Economy had Israel Blow after operation Al-Aqsa flood launched by the Palestinian resistance on October 7 of last year, especially amid the ongoing uncertainty regarding the duration of the war waged by Israel, according to the Swiss bank UBS.
Analysts from the bank wrote in a survey that in the immediate aftermath of the events of October 7, a cut was expected Credit rating for Israel at a rate of 2 to 3 (which has largely been achieved since then with the two most recent downgrades: credit rating downgrades by the Moody's); This process was accompanied by weak performance of local currency bonds, which led to raising the gap between their yield and the yield of 10-year US Treasury bonds to levels not seen since 2013, according to the Israeli economic newspaper Globes.
As for the shekel, it was stable after a short-term selling wave, but it largely maintained its declining level after the months preceding the war, during which the focus was on the judicial amendments that the Prime Minister wanted. Benjamin Netanyahu It met with widespread opposition, according to the newspaper.
It is noteworthy that the study was written before Iran’s recent attack on Israel last week, and therefore it does not take into account escalation in the form of a direct conflict between Iran and Israel.
3 scenarios
The bank is considering three scenarios in the period between the next 6 to 12 months. The first scenario is a ceasefire on all fronts, the second scenario is a decline in the intensity of the war, and the third is an expansion and extension of the war on the Lebanese front, according to the study that expected the war to end at the end of 2025. And to the expectations:
- Stop the warUBS believes that the value of the shekel will rise to a level between 3.40 and 3.50 shekels per dollar (the level when studied is 3.72 shekels per dollar), and the bank believes that this will be driven by unleashing demand for the shekel through local and international hedging.
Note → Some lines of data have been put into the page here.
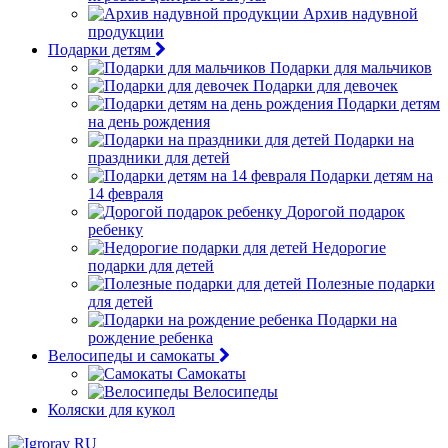
Архив надувной
продукции
Подарки детям
Подарки для мальчиков
Подарки для девочек
Подарки детям
на день рождения
Подарки на
праздники для детей
Подарки детям на
14 февраля
Дорогой подарок
ребенку
Недорогие
подарки для детей
Полезные подарки
для детей
Подарки на
рождение ребенка
Велосипеды и самокаты
Самокаты
Велосипеды
Коляски для кукол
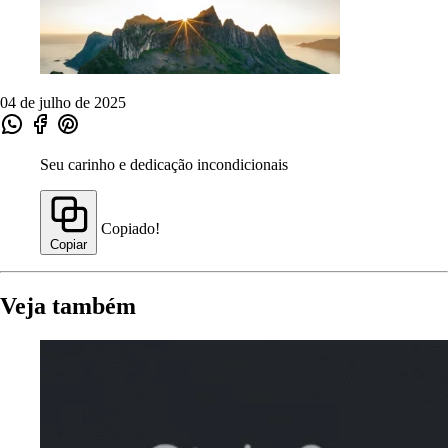
04 de julho de 2025
Seu carinho e dedicação incondicionais
Copiado!
Copiar
Veja também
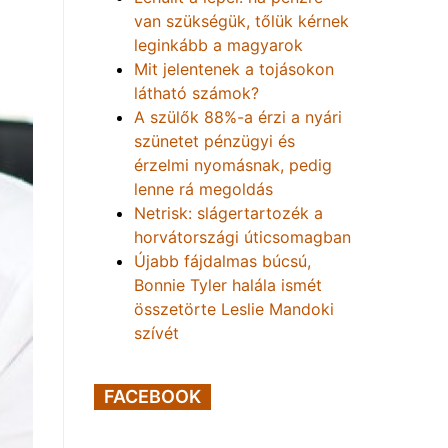
van szükségük, tőlük kérnek
leginkább a magyarok
Mit jelentenek a tojásokon
látható számok?
A szülők 88%-a érzi a nyári
szünetet pénzügyi és
érzelmi nyomásnak, pedig
lenne rá megoldás
Netrisk: slágertartozék a
horvátországi úticsomagban
Újabb fájdalmas búcsú,
Bonnie Tyler halála ismét
összetörte Leslie Mandoki
szívét
FACEBOOK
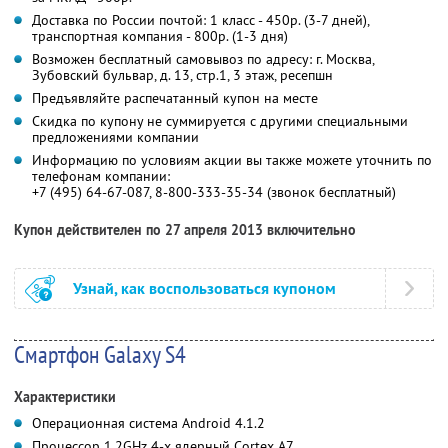
Доставка по России почтой: 1 класс - 450р. (3-7 дней),
транспортная компания - 800р. (1-3 дня)
Возможен бесплатный самовывоз по адресу: г. Москва,
Зубовский бульвар, д. 13, стр.1, 3 этаж, ресепшн
Предъявляйте распечатанный купон на месте
Скидка по купону не суммируется с другими специальными
предложениями компании
Информацию по условиям акции вы также можете уточнить по
телефонам компании:
+7 (495) 64-67-087, 8-800-333-35-34 (звонок бесплатный)
Купон действителен по 27 апреля 2013 включительно
Узнай, как воспользоваться купоном
Смартфон Galaxy S4
Характеристики
Операционная система Android 4.1.2
Процессор 1,2GHz 4-х ядерный Cortex A7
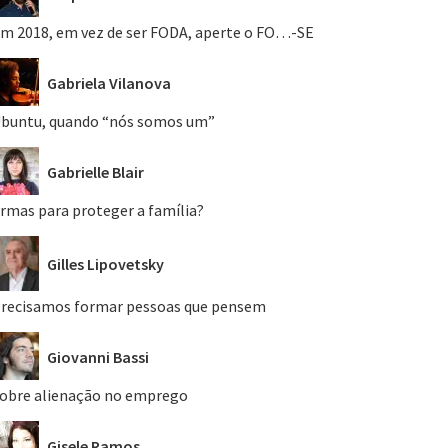
m 2018, em vez de ser FODA, aperte o FO…-SE
Gabriela Vilanova
buntu, quando “nós somos um”
Gabrielle Blair
rmas para proteger a família?
Gilles Lipovetsky
recisamos formar pessoas que pensem
Giovanni Bassi
obre alienação no emprego
Gisele Ramos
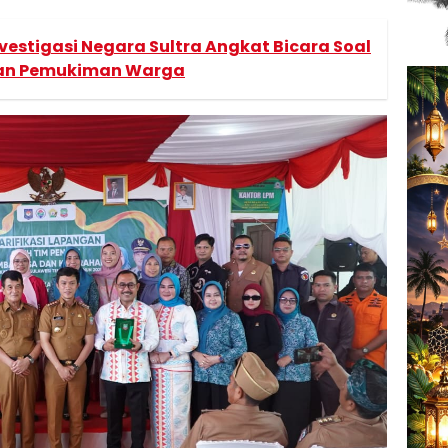
estigasi Negara Sultra Angkat Bicara Soal
kan Pemukiman Warga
- The intensity of the war decreasedThe value of the shekel is likely to improve, but to a much lesser extent, and the exchange rate may range between 3.60 and 3.70 shekels to the dollar.
- The war escalates: With the continued rise in the financial risk premium and additional credit rating downgrades, which are compensated for by the possible intervention of the Bank of Israel – according to the study – the shekel may decline to a level between 3.80 and 3.90 shekels to the dollar.
Financial deficit
- Stopping the war or reducing its intensity: Analysts expect the 12-month deficit to be about to peak, but will still be higher than official expectations for this year (6.6% of GDP).
There are also risks that the deficit target of 4% of GDP may be achieved next year. - In all three scenarios, defense spending is likely to rise structurally (by 1% to 2% of GDP), the report says.
UBS notes that when the geopolitical situation improves, investors will likely want to return to normal hedging levels, and in order to do so they could sell large amounts of dollars (up to $15 billion), which would support the appreciation of the shekel. .
There is a possibility that the Bank of Israel will intervene to stabilize the market in the event of a shock, after a previous intervention worth $30 billion following the start of the war.